▶ [Exercise instructions] Aside from the pictures, the entries should be given again exactly.

▶ [Entries shown]

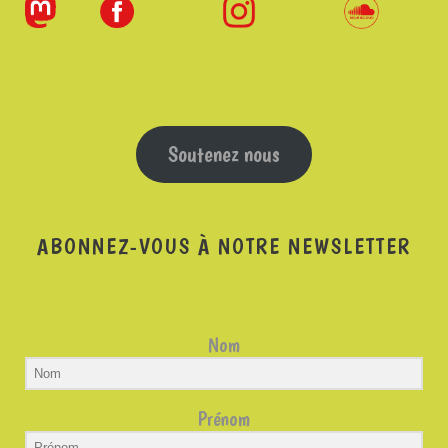
Soutenez nous
ABONNEZ-VOUS À NOTRE NEWSLETTER
Nom
Prénom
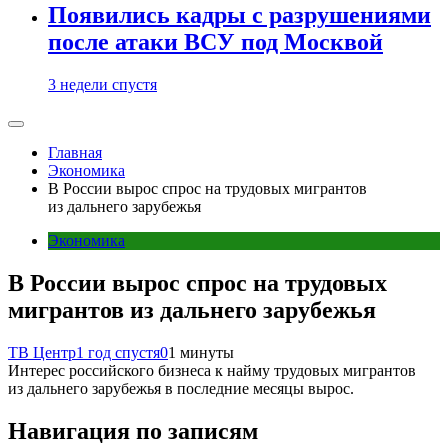
Появились кадры с разрушениями
после атаки ВСУ под Москвой
3 недели спустя
Главная
Экономика
В России вырос спрос на трудовых мигрантов
из дальнего зарубежья
Экономика
В России вырос спрос на трудовых
мигрантов из дальнего зарубежья
ТВ Центр
1 год спустя
0
1 минуты
Интерес российского бизнеса к найму трудовых мигрантов
из дальнего зарубежья в последние месяцы вырос.
Навигация по записям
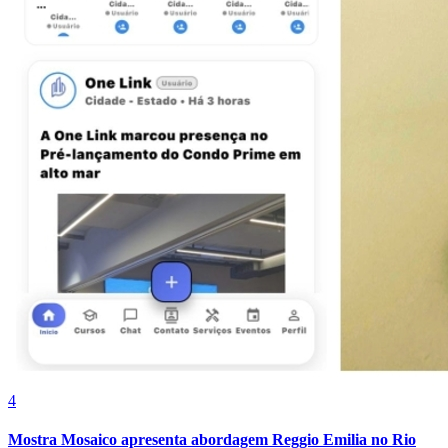
Cruzeiro
4
Mostra Mosaico apresenta abordagem Reggio Emilia no Rio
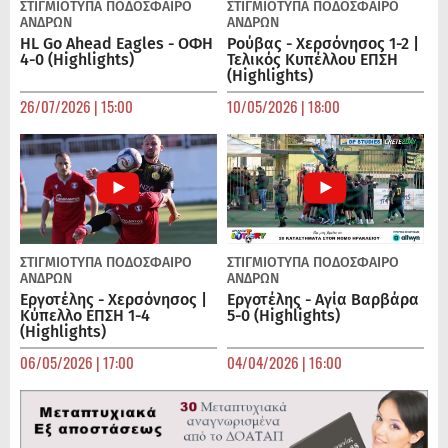
ΣΤΙΓΜΙΟΤΥΠΑ
ΠΟΔΌΣΦΑΙΡΟ
ΣΤΙΓΜΙΟΤΥΠΑ
ΠΟΔΌΣΦΑΙΡΟ
ΑΝΔΡΏΝ
ΑΝΔΡΏΝ
HL Go Ahead Eagles - ΟΦΗ
Ρούβας - Χερσόνησος 1-2 |
4-0 (Highlights)
Τελικός Κυπέλλου ΕΠΣΗ
(Highlights)
26/07/2026 | 15:00
10/05/2026 | 18:00
ΣΤΙΓΜΙΟΤΥΠΑ
ΠΟΔΌΣΦΑΙΡΟ
ΣΤΙΓΜΙΟΤΥΠΑ
ΠΟΔΌΣΦΑΙΡΟ
ΑΝΔΡΏΝ
ΑΝΔΡΏΝ
Εργοτέλης - Χερσόνησος |
Εργοτέλης - Αγία Βαρβάρα
Κύπελλο ΕΠΣΗ 1-4
5-0 (Highlights)
(Highlights)
06/05/2026 | 17:00
04/04/2026 | 16:00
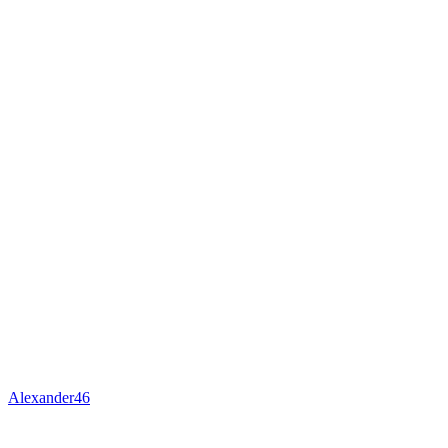
Alexander46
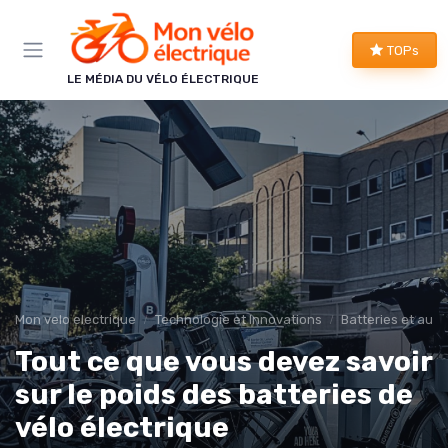
Panneau de gestion des cookies
TOPs
LE MÉDIA DU VÉLO ÉLECTRIQUE
Mon velo electrique
Technologie et Innovations
Batteries et aut
Tout ce que vous devez savoir
sur le poids des batteries de
vélo électrique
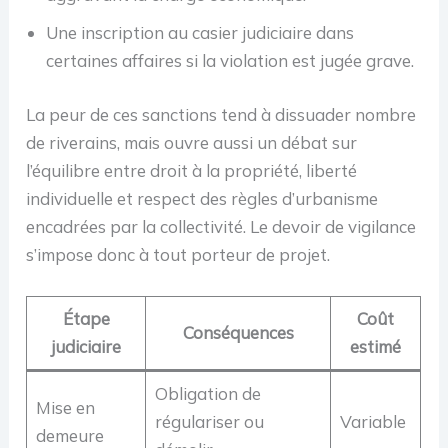
Une inscription au casier judiciaire dans
certaines affaires si la violation est jugée grave.
La peur de ces sanctions tend à dissuader nombre
de riverains, mais ouvre aussi un débat sur
l’équilibre entre droit à la propriété, liberté
individuelle et respect des règles d’urbanisme
encadrées par la collectivité. Le devoir de vigilance
s’impose donc à tout porteur de projet.
Étape
Coût
Conséquences
judiciaire
estimé
Obligation de
Mise en
régulariser ou
Variable
demeure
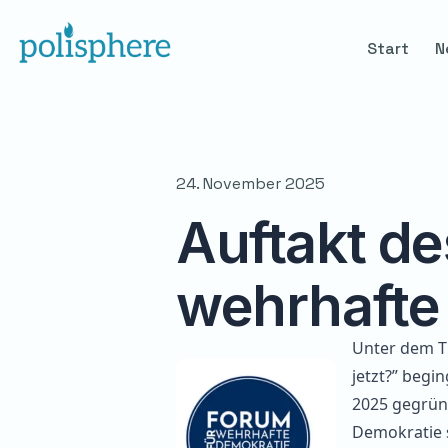
Start
N
24. November 2025
Auftakt de
wehrhafte
Unter dem Ti
jetzt?” begi
2025 gegrü
Demokratie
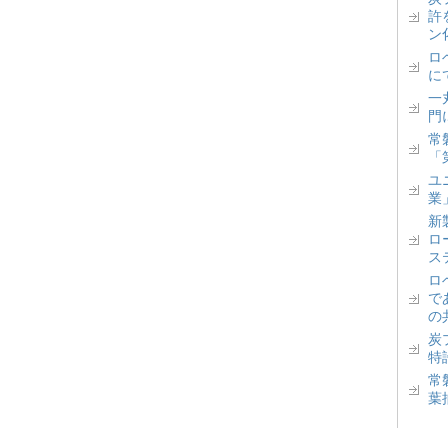
許
ン
ロベ
に
一丸
門
常
「
ユ
業
新
ロ
ス
ロ
で
の
炭
特
常
葉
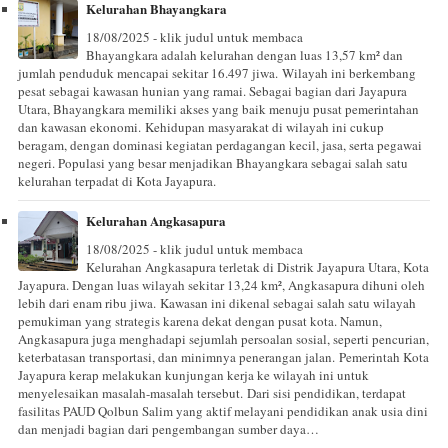
Kelurahan Bhayangkara
18/08/2025 - klik judul untuk membaca
Bhayangkara adalah kelurahan dengan luas 13,57 km² dan
jumlah penduduk mencapai sekitar 16.497 jiwa. Wilayah ini berkembang
pesat sebagai kawasan hunian yang ramai. Sebagai bagian dari Jayapura
Utara, Bhayangkara memiliki akses yang baik menuju pusat pemerintahan
dan kawasan ekonomi. Kehidupan masyarakat di wilayah ini cukup
beragam, dengan dominasi kegiatan perdagangan kecil, jasa, serta pegawai
negeri. Populasi yang besar menjadikan Bhayangkara sebagai salah satu
kelurahan terpadat di Kota Jayapura.
Kelurahan Angkasapura
18/08/2025 - klik judul untuk membaca
Kelurahan Angkasapura terletak di Distrik Jayapura Utara, Kota
Jayapura. Dengan luas wilayah sekitar 13,24 km², Angkasapura dihuni oleh
lebih dari enam ribu jiwa. Kawasan ini dikenal sebagai salah satu wilayah
pemukiman yang strategis karena dekat dengan pusat kota. Namun,
Angkasapura juga menghadapi sejumlah persoalan sosial, seperti pencurian,
keterbatasan transportasi, dan minimnya penerangan jalan. Pemerintah Kota
Jayapura kerap melakukan kunjungan kerja ke wilayah ini untuk
menyelesaikan masalah-masalah tersebut. Dari sisi pendidikan, terdapat
fasilitas PAUD Qolbun Salim yang aktif melayani pendidikan anak usia dini
dan menjadi bagian dari pengembangan sumber daya…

▶ [Output for this task]
Soutenez nous
ABONNEZ-VOUS À NOTRE NEWSLETTER
Nom
Prénom
Появились кадры с разрушениями
после атаки ВСУ под Москвой
3 недели спустя
Главная
Экономика
В России вырос спрос на трудовых мигрантов
из дальнего зарубежья
Экономика
В России вырос спрос на трудовых
мигрантов из дальнего зарубежья
ТВ Центр
1 год спустя
0
1 минуты
Интерес российского бизнеса к найму трудовых мигрантов
из дальнего зарубежья в последние месяцы вырос.
Навигация по записям
Cruzeiro
4
Mostra Mosaico apresenta abordagem Reggio Emilia no Rio
ΣΤΙΓΜΙΟΤΥΠΑ
ΠΟΔΌΣΦΑΙΡΟ
ΣΤΙΓΜΙΟΤΥΠΑ
ΠΟΔΌΣΦΑΙΡΟ
ΑΝΔΡΏΝ
ΑΝΔΡΏΝ
HL Go Ahead Eagles - ΟΦΗ
Ρούβας - Χερσόνησος 1-2 |
4-0 (Highlights)
Τελικός Κυπέλλου ΕΠΣΗ
(Highlights)
26/07/2026 | 15:00
10/05/2026 | 18:00
ΣΤΙΓΜΙΟΤΥΠΑ
ΠΟΔΌΣΦΑΙΡΟ
ΣΤΙΓΜΙΟΤΥΠΑ
ΠΟΔΌΣΦΑΙΡΟ
ΑΝΔΡΏΝ
ΑΝΔΡΏΝ
Εργοτέλης - Χερσόνησος |
Εργοτέλης - Αγία Βαρβάρα
Κύπελλο ΕΠΣΗ 1-4
5-0 (Highlights)
(Highlights)
06/05/2026 | 17:00
04/04/2026 | 16:00
Alexander46
Panneau de gestion des cookies
TOPs
LE MÉDIA DU VÉLO ÉLECTRIQUE
Mon velo electrique
Technologie et Innovations
Batteries et aut
Tout ce que vous devez savoir
sur le poids des batteries de
vélo électrique
Une inscription au casier judiciaire dans
certaines affaires si la violation est jugée grave.
La peur de ces sanctions tend à dissuader nombre
de riverains, mais ouvre aussi un débat sur
l’équilibre entre droit à la propriété, liberté
individuelle et respect des règles d’urbanisme
encadrées par la collectivité. Le devoir de vigilance
s’impose donc à tout porteur de projet.
Étape
Coût
Conséquences
judiciaire
estimé
Obligation de
Mise en
régulariser ou
Variable
demeure
Start
N
24. November 2025
Auftakt de
wehrhafte
Unter dem Ti
jetzt?” begi
2025 gegrü
Demokratie
許
ン
ロベ
に
一丸
門
常
「
ユ
業
新
ロ
ス
ロ
で
の
炭
特
常
葉
Kelurahan Bhayangkara
18/08/2025 - klik judul untuk membaca
Bhayangkara adalah kelurahan dengan luas 13,57 km² dan
jumlah penduduk mencapai sekitar 16.497 jiwa. Wilayah ini berkembang
pesat sebagai kawasan hunian yang ramai. Sebagai bagian dari Jayapura
Utara, Bhayangkara memiliki akses yang baik menuju pusat pemerintahan
dan kawasan ekonomi. Kehidupan masyarakat di wilayah ini cukup
beragam, dengan dominasi kegiatan perdagangan kecil, jasa, serta pegawai
negeri. Populasi yang besar menjadikan Bhayangkara sebagai salah satu
kelurahan terpadat di Kota Jayapura.
Kelurahan Angkasapura
18/08/2025 - klik judul untuk membaca
Kelurahan Angkasapura terletak di Distrik Jayapura Utara, Kota
Jayapura. Dengan luas wilayah sekitar 13,24 km², Angkasapura dihuni oleh
lebih dari enam ribu jiwa. Kawasan ini dikenal sebagai salah satu wilayah
pemukiman yang strategis karena dekat dengan pusat kota. Namun,
Angkasapura juga menghadapi sejumlah persoalan sosial, seperti pencurian,
keterbatasan transportasi, dan minimnya penerangan jalan. Pemerintah Kota
Jayapura kerap melakukan kunjungan kerja ke wilayah ini untuk
menyelesaikan masalah-masalah tersebut. Dari sisi pendidikan, terdapat
fasilitas PAUD Qolbun Salim yang aktif melayani pendidikan anak usia dini
dan menjadi bagian dari pengembangan sumber daya…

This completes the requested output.